Disclaimer: this guide focuses on upcoming features, currently only available via pull request.
Concurrent computing is a form of computing in which several computations are executed concurrently—during overlapping time periods—instead of sequentially—with one completing before the next starts.
This is a property of a system—whether a program, computer, or a network—where there is a separate execution point or “thread of control” for each process. A concurrent system is one where a computation can advance without waiting for all other computations to complete.
Concurrent computing is a form of modular programming. In its paradigm an overall computation is factored into subcomputations that may be executed concurrently. Pioneers in the field of concurrent computing include Edsger Dijkstra, Per Brinch Hansen, and C.A.R. Hoare.
[Source: English Wikipedia.]
In simpler terms, concurrent execution means two things happen at once. This is great, but how do you do it in OpenFL/Lime?
Choosing the right tool for the job
This guide covers three classes. Lime’s two concurrency classes, and Thread
, the standard class they’re based on.
But before you pick a class, first consider whether you should use threads at all.
- Can you detect any slowdown? If not, threads won’t help, and may even slow things down.
- How often do your threads interact with the outside world? The more often they transfer information, the slower and less safe they’ll be.
If you have a slow and self-contained task, that’s when you consider using threads.
Demo project
I think a specific example will make this guide easier to follow. Suppose I’m using libnoise to generate textures. I’ve created a feature-complete app, and the core of the code looks something like this:
private function generatePattern(workArea:Rectangle):Void {
//Allocate four bytes per pixel.
var bytes:ByteArray = new ByteArray(
Std.int(workArea.width) * Std.int(workArea.height));
//Run getValue() for every pixel.
for(y in Std.int(workArea.top)...Std.int(workArea.bottom)) {
for(x in Std.int(workArea.left)...Std.int(workArea.right)) {
//getValue() returns a value in the range [-1, 1], and we need
//to convert to [0, 255].
var value:Int = Std.int(128 + 128 * module.getValue(x, y, 0));
if(value > 255) {
value = 255;
} else if(value < 0) {
value = 0;
}
//Store it as a color.
bytes.writeInt(value << 16 | value << 8 | value);
}
}
//Draw the pixels to the canvas.
bytes.position = 0;
canvas.setPixels(workArea, bytes);
bytes.clear();
}
The problem is, this code makes the app lock up. Sometimes for a fraction of a second, sometimes for seconds on end. It all depends on which pattern it’s working on.

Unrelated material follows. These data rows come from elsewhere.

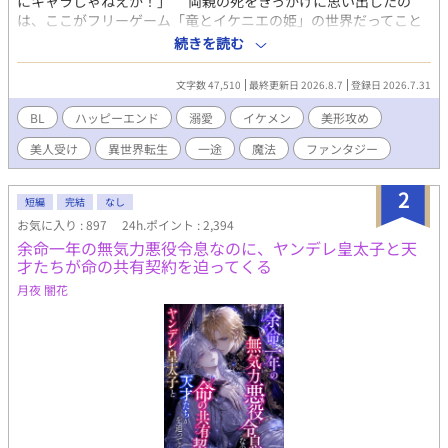
にキャラじゃねえか！」 両親の死をきっかけに思い出したの
は、ここがフリーゲーム「竜とイケニエの姫」の世界だってこと
と、その中でも不人気キャラである闇魔術師ウィリアムに転生し
続きを読む
たってことだ。 主人公と敵対し死亡する運命なんて認められる
わけがない！ せっかくの異世界転生、俺は血生臭いことから離
文字数 47,510
最終更新日 2026.8.7
登録日 2026.7.31
れてゆるふわスローライフを楽しみたい。 手始めに、モンスタ
ーをボコしてレベルアップ。強くなって金持ちになって、他国に
BL
ハッピーエンド
溺愛
イケメン
美形攻め
逃げてやろうじゃねえの！ ——と思ってたのに、原作では天敵
美人受け
異世界転生
一途
魔法
ファンタジー
となる聖騎士アルフェンと出会ってしまい冒険者チームを組むこ
とになって、何が奴の琴線に触れたのか懐かれて!? 自分の命が
一番大切だったはずなのに、どんどん他にも大切な物が増えてい
2
短編
完結
なし
ってしまう。こうなったら俺の人生を面白おかしく豊かにする為
お気に入り : 897
24h.ポイント : 2,394
にも、最良の未来を掴み取りに行ってやる！ １章２章は毎日投稿
余命一年の無気力悪役令息なのに、ヤンデレ皇太子と天
(12:10)になります。日曜日は２話投稿です。 R-18展開は主人公達
才たちが命の共有契約を迫ってくる
が大人になってからになります。 ※「ムーンライトノベルズ」に
て同時掲載中です。
月夜 闇花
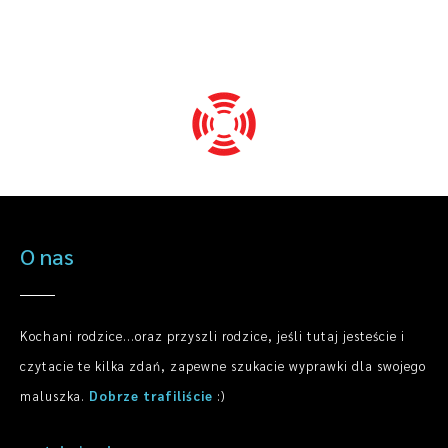
O nas
Kochani rodzice...oraz przyszli rodzice, jeśli tutaj jesteście i
czytacie te kilka zdań, zapewne szukacie wyprawki dla swojego
maluszka.
Dobrze trafiliście
:)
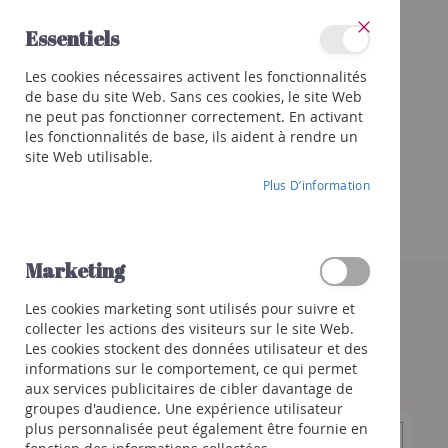
Allez
Essentiels
au
Fermer
contenu
Catégories
Les cookies nécessaires activent les fonctionnalités
Vins
de base du site Web. Sans ces cookies, le site Web
Rouge
ne peut pas fonctionner correctement. En activant
Blanc
les fonctionnalités de base, ils aident à rendre un
site Web utilisable.
Rosé
Plus D’information
Porto
et
autres
Orange
Marketing
Skip
to
Bulles
Les cookies marketing sont utilisés pour suivre et
the
Champagne
collecter les actions des visiteurs sur le site Web.
end
Crémant
Les cookies stockent des données utilisateur et des
of
/
informations sur le comportement, ce qui permet
the
Mousseux
aux services publicitaires de cibler davantage de
images
groupes d'audience. Une expérience utilisateur
gallery
Prosecco
plus personnalisée peut également être fournie en
/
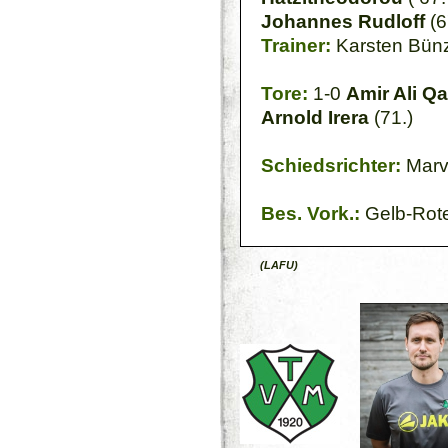
Johannes Rudloff
(6
Trainer:
Karsten Bün
Tore:
1-0
Amir Ali Q
Arnold Irera
(71.)
Schiedsrichter:
Marv
Bes. Vork.:
Gelb-Rote 
(LAFU)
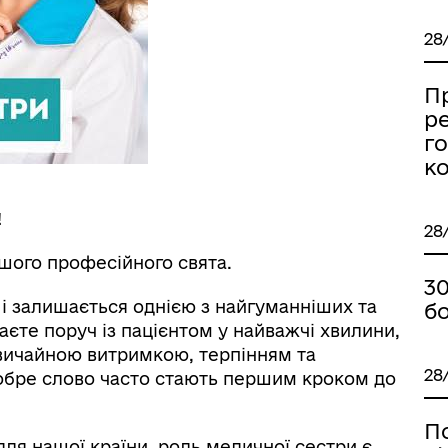
28
Пр
ре
го
к
!
28
ашого професійного свята.
30
і залишається однією з найгуманніших та
б
аєте поруч із пацієнтом у найважчі хвилини,
звичайною витримкою, терпінням та
28
добре слово часто стають першим кроком до
П
для нашої країни, роль медичної сестри є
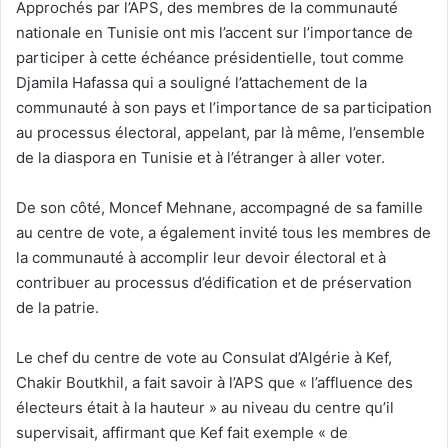
Approchés par l’APS, des membres de la communauté
nationale en Tunisie ont mis l’accent sur l’importance de
participer à cette échéance présidentielle, tout comme
Djamila Hafassa qui a souligné l’attachement de la
communauté à son pays et l’importance de sa participation
au processus électoral, appelant, par là même, l’ensemble
de la diaspora en Tunisie et à l’étranger à aller voter.
De son côté, Moncef Mehnane, accompagné de sa famille
au centre de vote, a également invité tous les membres de
la communauté à accomplir leur devoir électoral et à
contribuer au processus d’édification et de préservation
de la patrie.
Le chef du centre de vote au Consulat d’Algérie à Kef,
Chakir Boutkhil, a fait savoir à l’APS que « l’affluence des
électeurs était à la hauteur » au niveau du centre qu’il
supervisait, affirmant que Kef fait exemple « de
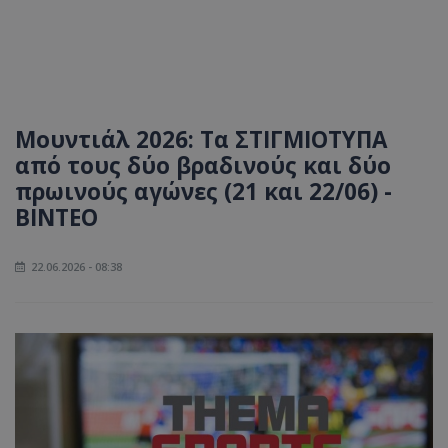
Μουντιάλ 2026: Τα ΣΤΙΓΜΙΟΤΥΠΑ
από τους δύο βραδινούς και δύο
πρωινούς αγώνες (21 και 22/06) -
ΒΙΝΤΕΟ
22.06.2026 - 08:38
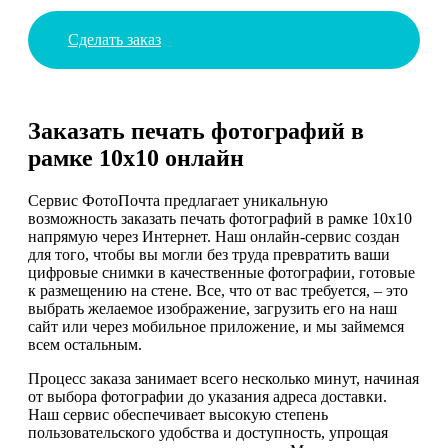
Сделать заказ
Заказать печать фотографий в
рамке 10х10 онлайн
Сервис ФотоПочта предлагает уникальную
возможность заказать печать фотографий в рамке 10х10
напрямую через Интернет. Наш онлайн-сервис создан
для того, чтобы вы могли без труда превратить ваши
цифровые снимки в качественные фотографии, готовые
к размещению на стене. Все, что от вас требуется, – это
выбрать желаемое изображение, загрузить его на наш
сайт или через мобильное приложение, и мы займемся
всем остальным.
Процесс заказа занимает всего несколько минут, начиная
от выбора фотографии до указания адреса доставки.
Наш сервис обеспечивает высокую степень
пользовательского удобства и доступность, упрощая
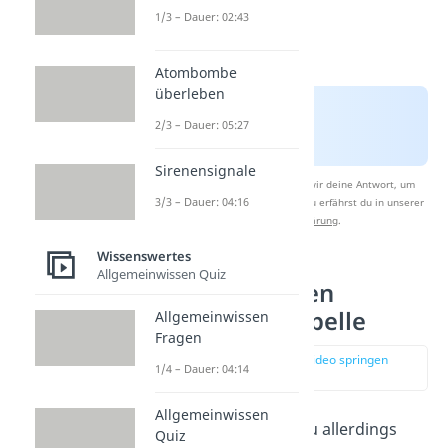
1/3 – Dauer: 02:43
Atombombe
überleben
2/3 – Dauer: 05:27
Sirenensignale
Nach Beantwortung speichern wir deine Antwort, um
3/3 – Dauer: 04:16
Studyflix zu verbessern. Mehr dazu erfährst du in unserer
Datenschutzerklärung
.
Wissenswertes
Allgemeinwissen Quiz
Punkte in Noten
umrechnen Tabelle
Allgemeinwissen
Fragen
zur Stelle im Video springen
1/4 – Dauer: 04:14
(01:32)
Allgemeinwissen
Mit
Formeln
kannst du allerdings
Quiz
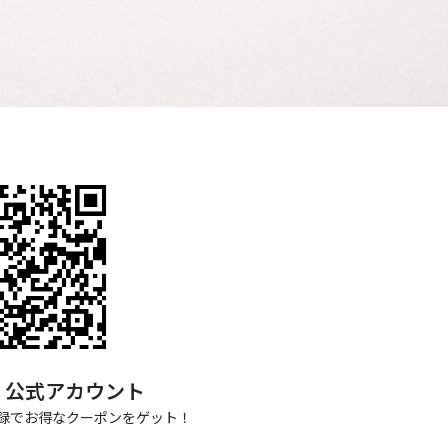
NE 公式アカウント
録でお得なクーポンをゲット！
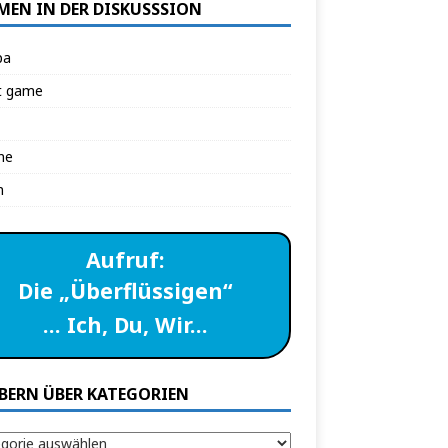
MEN IN DER DISKUSSSION
pa
t game
ne
n
Aufruf:
Die „Überflüssigen“
… Ich, Du, Wir…
BERN ÜBER KATEGORIEN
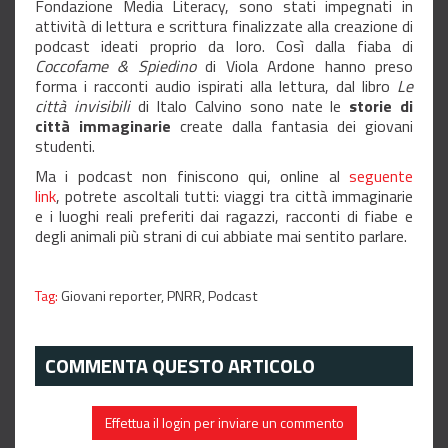
Fondazione Media Literacy, sono stati impegnati in
attività di lettura e scrittura finalizzate alla creazione di
podcast ideati proprio da loro. Così dalla fiaba di
Coccofame & Spiedino
di Viola Ardone hanno preso
forma i racconti audio ispirati alla lettura, dal libro
Le
città invisibili
di Italo Calvino sono nate le
storie di
città immaginarie
create dalla fantasia dei giovani
studenti.
Ma i podcast non finiscono qui, online al
seguente
link
, potrete ascoltali tutti: viaggi tra città immaginarie
e i luoghi reali preferiti dai ragazzi, racconti di fiabe e
degli animali più strani di cui abbiate mai sentito parlare.
Tag:
Giovani reporter,
PNRR,
Podcast
COMMENTA QUESTO ARTICOLO
Effettua il login per inviare un commento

(If you have a beefy computer and this looks fine to you, try fullscreen.)
A good user interface responds instantly when the user clicks, rather than locking up. Clearly this app needs improvement, and since the bulk of the work is self-contained, I decide I’ll solve this problem using threads. Now I have two problems.
The easiest option is to use Haxe’s Thread
class. Since I know a single function is responsible for the freezing, all I need to do is change how I call that function.
-generatePattern(new Rectangle(0, 0, canvas.width, canvas.height));
+Thread.create(generatePattern.bind(new Rectangle(0, 0, canvas.width, canvas.height)));
View full changes
Thread.create()
requires a zero-argument function, so I use bind()
to supply the rectangle argument. With that done, create()
makes a new thread, and the app no longer freezes.
I’d love to show this in action, but it doesn’t work in HTML5. Sorry.
The downside is, the app now prints a bunch of “null pointer” messages. It turns out I’ve added a race condition.
Thread safety basics
The problem with Haxe’s threads is the fact that they’re just so convenient. You can access any variable from any thread, which is great if you don’t mind all the subtle errors.
My generatePattern()
function has two problem variables:
module
is a class variable, and the main thread updates it with every click. However, generatePattern()
assumes module
will stay the same the whole time. Worse, module
briefly becomes null each time it changes, and that can cause the “null pointer” race condition I mentioned above.
canvas
is also a class variable, which is modified during generatePattern()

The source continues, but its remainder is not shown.